An alten Eichen hat man über 1.000 Organismenarten gezählt – von Baummardern, Fledermäusen, Eichhörnchen und Spechten über eine große Vielzahl an Insekten bis hin zu Moosen und Pilzen.
Totes Holz ist ein ebenso wichtiger und wertvoller Bestandteil der Waldökosysteme wie das lebende Holz. Eine Vielzahl von Lebewesen, wie Insekten, Vögel, Fledermäuse und Pilze, sind auf Totholz als Lebensgrundlage angewiesen. Im morschen Holz leben viele Insektenarten, die wiederum die Nahrungsgrundlage für viele Vögel darstellen. In das weiche stehende Totholz zimmern Spechte gern ihre Höhlen, in die dann andere Vogelarten oder auch Fledermäuse als „Nachmieter“ einziehen.

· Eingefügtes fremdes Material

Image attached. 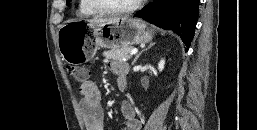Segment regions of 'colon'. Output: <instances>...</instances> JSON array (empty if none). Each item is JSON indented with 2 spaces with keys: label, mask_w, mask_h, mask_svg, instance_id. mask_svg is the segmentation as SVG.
<instances>
[{
  "label": "colon",
  "mask_w": 257,
  "mask_h": 130,
  "mask_svg": "<svg viewBox=\"0 0 257 130\" xmlns=\"http://www.w3.org/2000/svg\"><path fill=\"white\" fill-rule=\"evenodd\" d=\"M68 71L75 81L83 83L88 78V71L80 66H69Z\"/></svg>",
  "instance_id": "1"
}]
</instances>
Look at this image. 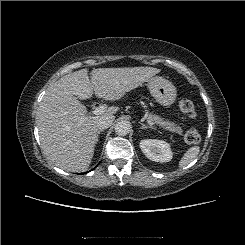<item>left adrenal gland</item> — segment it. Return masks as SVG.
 I'll use <instances>...</instances> for the list:
<instances>
[{"label":"left adrenal gland","mask_w":245,"mask_h":245,"mask_svg":"<svg viewBox=\"0 0 245 245\" xmlns=\"http://www.w3.org/2000/svg\"><path fill=\"white\" fill-rule=\"evenodd\" d=\"M139 124L141 125V129H147V128H153L152 126H147V125H145L144 123H142V122H139Z\"/></svg>","instance_id":"obj_1"}]
</instances>
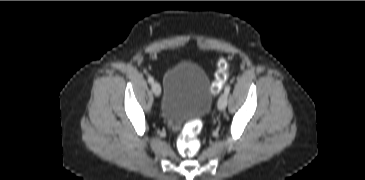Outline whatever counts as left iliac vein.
I'll use <instances>...</instances> for the list:
<instances>
[{"label": "left iliac vein", "instance_id": "4c4485c4", "mask_svg": "<svg viewBox=\"0 0 365 180\" xmlns=\"http://www.w3.org/2000/svg\"><path fill=\"white\" fill-rule=\"evenodd\" d=\"M227 102H228V96L224 93L220 96L219 100H218V109L220 111L225 110L226 106H227Z\"/></svg>", "mask_w": 365, "mask_h": 180}]
</instances>
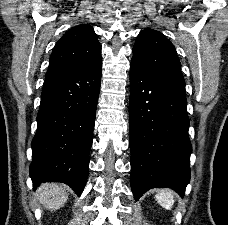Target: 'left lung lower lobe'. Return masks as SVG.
<instances>
[{
	"mask_svg": "<svg viewBox=\"0 0 228 225\" xmlns=\"http://www.w3.org/2000/svg\"><path fill=\"white\" fill-rule=\"evenodd\" d=\"M129 129L131 188L136 200L152 188L181 196L190 180L192 146L185 81L155 75L131 62Z\"/></svg>",
	"mask_w": 228,
	"mask_h": 225,
	"instance_id": "1",
	"label": "left lung lower lobe"
}]
</instances>
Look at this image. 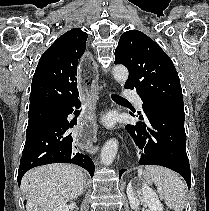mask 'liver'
<instances>
[{
  "label": "liver",
  "instance_id": "1",
  "mask_svg": "<svg viewBox=\"0 0 209 211\" xmlns=\"http://www.w3.org/2000/svg\"><path fill=\"white\" fill-rule=\"evenodd\" d=\"M84 175L71 164H49L29 170L21 190L27 196L26 211H54L81 195Z\"/></svg>",
  "mask_w": 209,
  "mask_h": 211
}]
</instances>
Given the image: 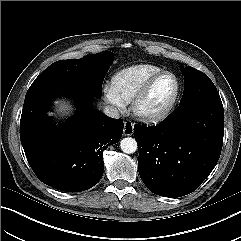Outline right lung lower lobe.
Segmentation results:
<instances>
[{
  "instance_id": "obj_1",
  "label": "right lung lower lobe",
  "mask_w": 241,
  "mask_h": 241,
  "mask_svg": "<svg viewBox=\"0 0 241 241\" xmlns=\"http://www.w3.org/2000/svg\"><path fill=\"white\" fill-rule=\"evenodd\" d=\"M61 93L76 100L78 113L54 126L47 111L53 97ZM93 96L69 80L31 86L26 93L21 143L36 176L55 189L80 192L96 185L104 171L103 151L122 136L123 121L92 109Z\"/></svg>"
}]
</instances>
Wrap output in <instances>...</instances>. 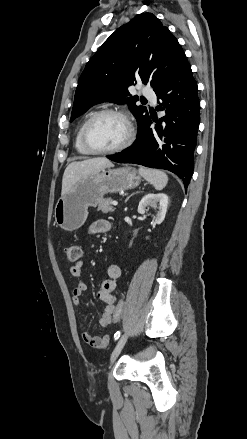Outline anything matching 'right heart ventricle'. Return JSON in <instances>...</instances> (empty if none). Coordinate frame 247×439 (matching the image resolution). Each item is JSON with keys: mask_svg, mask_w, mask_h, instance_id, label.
<instances>
[{"mask_svg": "<svg viewBox=\"0 0 247 439\" xmlns=\"http://www.w3.org/2000/svg\"><path fill=\"white\" fill-rule=\"evenodd\" d=\"M86 120H87V119H85V120L81 123V125H80L79 128H78V130L76 131L75 138H74V146H75V149L77 150V152H79L80 154H83V155H88V154H90V153L84 148V146L82 145V142H81V131H82V127H83V125H84V123H85Z\"/></svg>", "mask_w": 247, "mask_h": 439, "instance_id": "e07e8e85", "label": "right heart ventricle"}]
</instances>
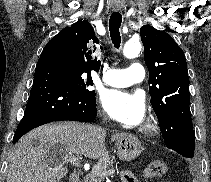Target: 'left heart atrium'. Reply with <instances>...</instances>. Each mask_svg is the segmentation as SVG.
Here are the masks:
<instances>
[{"label": "left heart atrium", "mask_w": 211, "mask_h": 182, "mask_svg": "<svg viewBox=\"0 0 211 182\" xmlns=\"http://www.w3.org/2000/svg\"><path fill=\"white\" fill-rule=\"evenodd\" d=\"M104 110L116 121L126 126H137L145 118L144 99L125 90H106L101 95Z\"/></svg>", "instance_id": "39dd6f15"}]
</instances>
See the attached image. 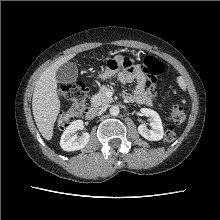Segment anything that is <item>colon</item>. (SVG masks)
Returning a JSON list of instances; mask_svg holds the SVG:
<instances>
[{
	"label": "colon",
	"mask_w": 220,
	"mask_h": 220,
	"mask_svg": "<svg viewBox=\"0 0 220 220\" xmlns=\"http://www.w3.org/2000/svg\"><path fill=\"white\" fill-rule=\"evenodd\" d=\"M119 61L124 68H128L132 65V62L127 57ZM142 68L149 77L150 84L153 85L157 77L163 72L164 65L155 57L147 56L143 61ZM60 94L70 103L69 109L61 112L58 117V125L64 128L85 114L87 110L86 87L84 83L80 81L66 83L61 86ZM169 118L173 123L180 124L185 119V113L180 107L172 106L169 110ZM175 138L176 133L173 128L168 129L165 134V141L170 143L173 142Z\"/></svg>",
	"instance_id": "1"
}]
</instances>
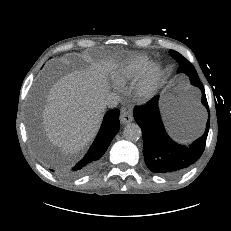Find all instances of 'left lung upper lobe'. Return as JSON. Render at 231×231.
Instances as JSON below:
<instances>
[{
	"label": "left lung upper lobe",
	"instance_id": "1",
	"mask_svg": "<svg viewBox=\"0 0 231 231\" xmlns=\"http://www.w3.org/2000/svg\"><path fill=\"white\" fill-rule=\"evenodd\" d=\"M169 53L179 64L178 73H186L190 77L191 81H199L195 68L188 60L174 50H170Z\"/></svg>",
	"mask_w": 231,
	"mask_h": 231
}]
</instances>
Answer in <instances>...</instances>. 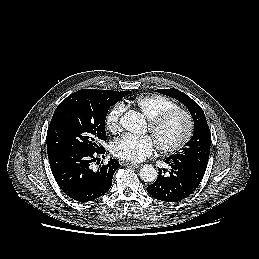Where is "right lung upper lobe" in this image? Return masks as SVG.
Wrapping results in <instances>:
<instances>
[{
	"label": "right lung upper lobe",
	"instance_id": "obj_1",
	"mask_svg": "<svg viewBox=\"0 0 259 259\" xmlns=\"http://www.w3.org/2000/svg\"><path fill=\"white\" fill-rule=\"evenodd\" d=\"M90 90H93L95 92L102 93V94L115 95V96H123L128 92V91L117 92L112 90H94V89H90Z\"/></svg>",
	"mask_w": 259,
	"mask_h": 259
}]
</instances>
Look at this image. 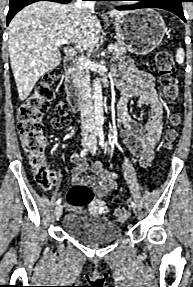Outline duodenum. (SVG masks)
I'll return each instance as SVG.
<instances>
[{"label": "duodenum", "mask_w": 193, "mask_h": 287, "mask_svg": "<svg viewBox=\"0 0 193 287\" xmlns=\"http://www.w3.org/2000/svg\"><path fill=\"white\" fill-rule=\"evenodd\" d=\"M76 58L73 55H67L64 61V69L66 75V90L68 103L73 111H78L81 108V94L78 90L74 78V69Z\"/></svg>", "instance_id": "obj_1"}]
</instances>
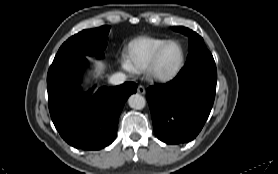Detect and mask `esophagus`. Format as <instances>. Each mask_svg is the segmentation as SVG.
<instances>
[{
  "mask_svg": "<svg viewBox=\"0 0 278 174\" xmlns=\"http://www.w3.org/2000/svg\"><path fill=\"white\" fill-rule=\"evenodd\" d=\"M137 92L141 95H144L146 90H145V87L142 86V85H139L138 88H137Z\"/></svg>",
  "mask_w": 278,
  "mask_h": 174,
  "instance_id": "esophagus-1",
  "label": "esophagus"
}]
</instances>
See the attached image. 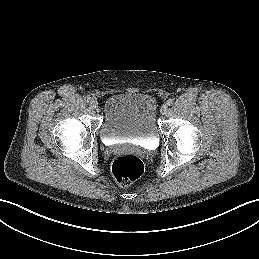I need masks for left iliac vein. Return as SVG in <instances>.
Wrapping results in <instances>:
<instances>
[{
  "mask_svg": "<svg viewBox=\"0 0 259 259\" xmlns=\"http://www.w3.org/2000/svg\"><path fill=\"white\" fill-rule=\"evenodd\" d=\"M160 112H161L162 115H166L167 112H168V107H167V105H163V106L161 107Z\"/></svg>",
  "mask_w": 259,
  "mask_h": 259,
  "instance_id": "4c4485c4",
  "label": "left iliac vein"
}]
</instances>
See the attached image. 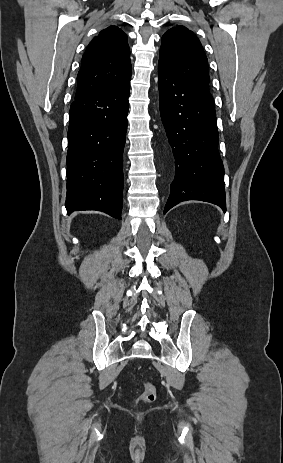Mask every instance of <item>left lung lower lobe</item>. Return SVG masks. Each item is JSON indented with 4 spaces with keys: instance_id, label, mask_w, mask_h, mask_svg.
<instances>
[{
    "instance_id": "obj_1",
    "label": "left lung lower lobe",
    "mask_w": 283,
    "mask_h": 463,
    "mask_svg": "<svg viewBox=\"0 0 283 463\" xmlns=\"http://www.w3.org/2000/svg\"><path fill=\"white\" fill-rule=\"evenodd\" d=\"M160 114L175 158V179L164 214L186 200L210 202L226 210L224 167L218 152L216 111L211 95L158 63Z\"/></svg>"
}]
</instances>
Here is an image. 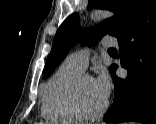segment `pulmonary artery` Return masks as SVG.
Returning <instances> with one entry per match:
<instances>
[{
	"label": "pulmonary artery",
	"mask_w": 156,
	"mask_h": 124,
	"mask_svg": "<svg viewBox=\"0 0 156 124\" xmlns=\"http://www.w3.org/2000/svg\"><path fill=\"white\" fill-rule=\"evenodd\" d=\"M102 45L105 47H112L117 45V40L111 37H105L102 41ZM89 57L90 50L88 48H83L69 54L64 62L68 66L83 72L88 66Z\"/></svg>",
	"instance_id": "1"
}]
</instances>
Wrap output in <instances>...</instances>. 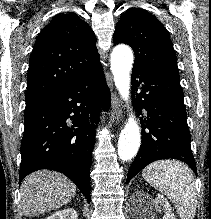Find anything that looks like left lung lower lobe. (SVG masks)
Returning a JSON list of instances; mask_svg holds the SVG:
<instances>
[{
    "instance_id": "obj_1",
    "label": "left lung lower lobe",
    "mask_w": 211,
    "mask_h": 219,
    "mask_svg": "<svg viewBox=\"0 0 211 219\" xmlns=\"http://www.w3.org/2000/svg\"><path fill=\"white\" fill-rule=\"evenodd\" d=\"M132 93L138 113L144 109L146 115L140 118L142 143L126 182L159 159L182 160L197 174L179 73L133 67Z\"/></svg>"
}]
</instances>
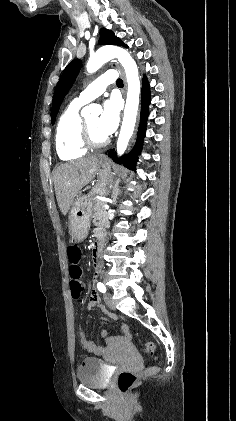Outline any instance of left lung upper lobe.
I'll list each match as a JSON object with an SVG mask.
<instances>
[{"label": "left lung upper lobe", "instance_id": "obj_1", "mask_svg": "<svg viewBox=\"0 0 236 421\" xmlns=\"http://www.w3.org/2000/svg\"><path fill=\"white\" fill-rule=\"evenodd\" d=\"M100 43L101 44H112V45H118V46H124L125 45L122 40L118 37H116L113 33V31L108 29H101L100 30ZM81 68V60L75 59L71 61L65 70L63 71V74L57 84L54 99L52 103V111H51V122L54 124L56 115L59 110V106L62 103L63 98L71 88L72 84L74 83L79 71Z\"/></svg>", "mask_w": 236, "mask_h": 421}]
</instances>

Schutz und Nistmöglichkeiten findet das Rotkehlchen in einer Totholzhecke.
Fotos: Günter Lessenich/NABU Euskirchen
Noch ein Tipp: Auch Sie können mit Totholz Leben in Ihren Garten bringen. Schichten Sie die Äste, die beim nächsten Obstbaum-, Hecken- oder Strauchschnitt anfallen, in einer Ecke des Gartens zu einem Haufen oder einer Totholzhecke auf. Es wird nicht lang dauern, bis Sie zahlreiche Vogelarten – z.B. Amsel, Zaunkönig und Rotkehlchen – beobachten können, die in der Hecke Schutz und Nistmöglichkeit finden. Auch von Igeln und Erdkröten, die ein Quartier zum Überwintern suchen, werden solche Habitate gern angenommen. Als Dank werden diese Tiere dafür sorgen, dass Sie in Ihrem Garten die ein oder andere Schnecke oder Stechmücke weniger haben.